Lorsqu’un grand peintre, musicien ou chanteur décède, bien des gens qui regrettent son départ se demandent si son talent cesse d’exister avec sa mort ; autrement dit, en se limitant à l’exemple d’un musicien, si sa faculté de jouer de son instrument de manière si merveilleuse a définitivement disparu de la création.
Pour bien des gens, le centre de la personnalité et du sens musical a son siège dans le cerveau. L’interruption du fonctionnement de cet organe, à la mort, entraîne alors automatiquement la disparition des facultés musicales, et ceci de manière définitive puisque le musicien est désormais décédé. Ceci n’est cependant qu’une manière de voir les choses, celle de la vision matérialiste. Il en existe une autre : l’approche spiritualiste.
L’être humain est un esprit immatériel, une âme, incarné dans un corps de chair. Le corps et le cerveau qui lui appartient sont des outils à sa disposition. Or, si le cerveau coordonne l’activité des différents organes nécessaires pour jouer d’un instrument, ce n’est pas en lui que réside la faculté musicale, mais en l’esprit.

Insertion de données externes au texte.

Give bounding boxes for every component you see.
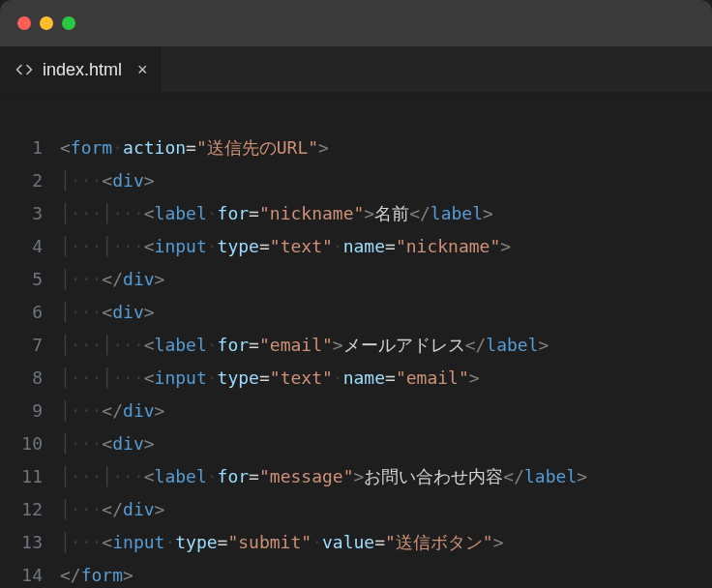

D’un organe matériel comme l’est le cerveau, siège des activités intellectuelles, c’est-à-dire des facultés d’analyse, de raisonnement, de déduction… ne peut émaner des choses élevées comme le sens du beau et de l’harmonie. Le cerveau est responsable du savoir pratique, l’esprit du savoir artistique.
De même qu’il ne suffit pas à un peintre amateur d’utiliser les pinceaux d’un peintre accompli pour peindre d’aussi beaux tableaux que lui, de même les mains ne suffisent pas pour faire un brillant musicien. La beauté du son obtenu par l’instrument naît de la manière d’utiliser les mains. Le bon ouvrier fait du bon travail même si ses outils ne sont pas parfaits. Le savoir-faire musical prime, et celui-ci réside dans le moi véritable de l’être humain, dans l’esprit. À la mort, ce talent reste acquis à l’esprit. Ce dernier l’emporte avec lui, lorsqu’il se sépare du corps physique, pour poursuivre son existence dans l’au-delà.
Dans les plans de l’au-delà et jusque dans le plan spirituel, l’esprit du musicien peut continuer à faire valoir son talent. En effet, la musique, comme tous les autres arts, n’a pas pour origine le plan terrestre, mais le plan spirituel. Ce plan est la véritable patrie du beau sous toutes ses formes. Les artistes sur terre ne font qu’en capter et en faire descendre des bribes.
Plus l’esprit, au cours de son ascension, se rapproche du plan spirituel, plus son talent se perfectionne. Le décès d’un grand musicien ne prive donc pas la création de son talent.